Expected to take 18 months to implement, the program does not allow marijuana to be smoked, The governor can suspend it on recommendation by the state police superintendent or health commissioner, and after seven years it automatically expires, but the governor and Legislature can re-establish the program.
Though it is more restrictive than advocates hoped it would be, and Miller acknowledged that she is concerned about the 18-month timetable, she said she is “extremely relieved and proud” to have helped bring about the new law. “I’m sad that many of the advocates that I have been fighting so hard [for] will have a more difficult time getting the delivery mode they need,” she said. “But overall, I’m glad that this is an enormous first step, and hopeful that as it unfolds, it expands to be all it should be.”

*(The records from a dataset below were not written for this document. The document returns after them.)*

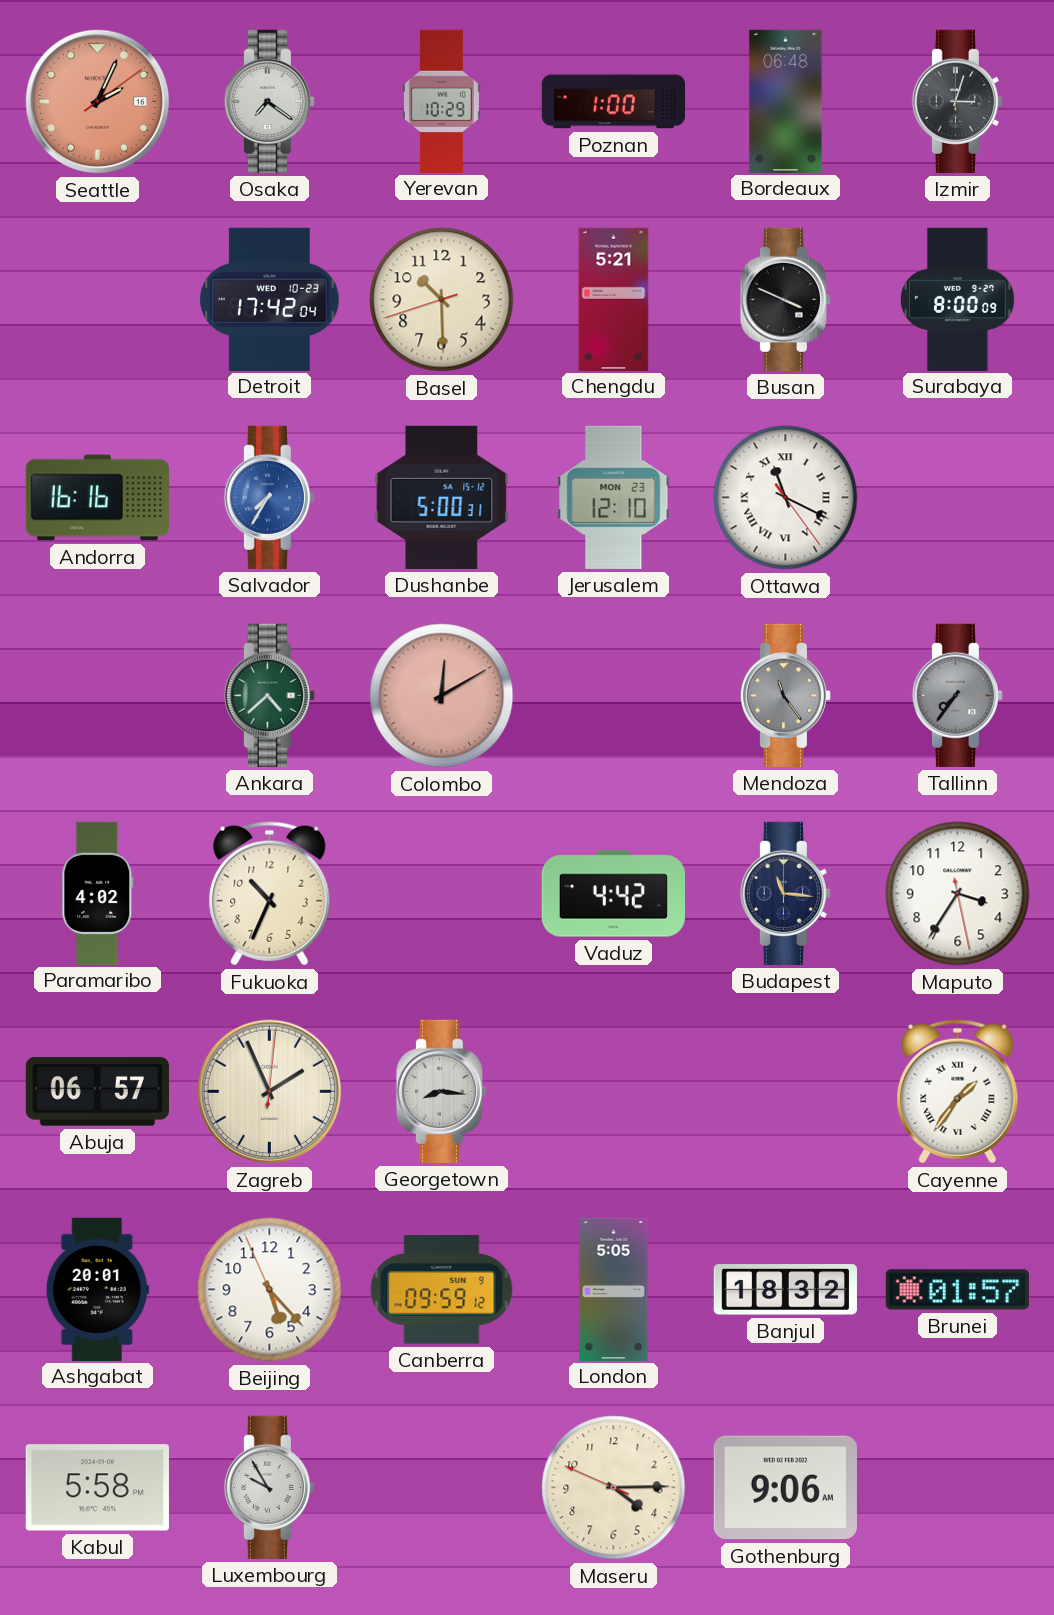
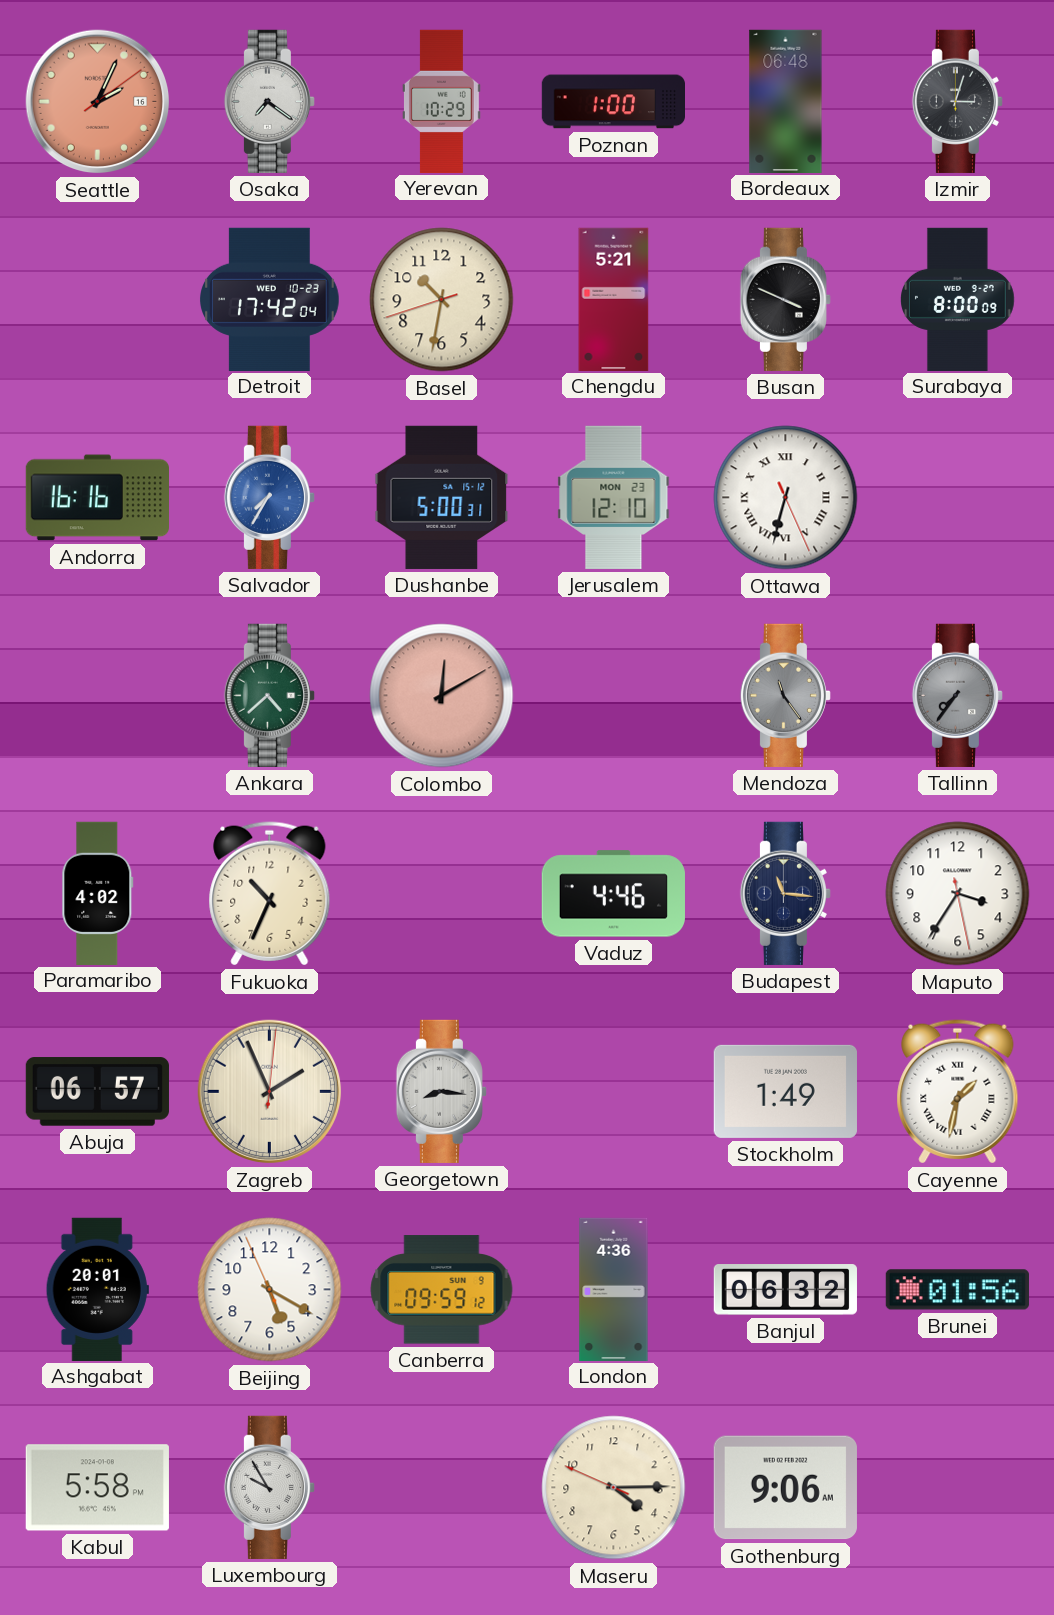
Basel: 10:29 -> 10:31
Ottawa: 11:19 -> 6:32
Vaduz: 4:42 -> 4:46
Stockholm: none -> 1:49
Cayenne: 1:36 -> 1:32
Beijing: 5:22 -> 5:19
London: 5:05 -> 4:36
Banjul: 18:32 -> 06:32
Brunei: 01:57 -> 01:56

Jeffrey Reynolds, executive director of the Long Island Council on Alcoholism and Drug Dependence, said he thinks the new law will be beneficial, but he also has concerns. “I’m happy it doesn’t include smoking, but it includes edibles, and in Colorado there has been a rise in emergency-room cases when people take it in brownies and cakes,” Reynolds said. “I worry that the current standards have lowered the perceived risk about using marijuana.” Instead of a state-by-state approach, Reynolds said, he would like to see a national central repository for sharing data on medical marijuana use.
Lawrence School District Superintendent Gary Schall, who paved the way for Oliver Miller to attend school in his home district after being out of the district for several years, said he thinks the new law is a piece of good fortune for the Millers and others. “For a family that lives with challenges greater than most of us will ever know,” Schall said, “having life made a little bit easier, with accessibility to something that helps Oliver with his day-to-day struggles, is nothing short of a blessing.”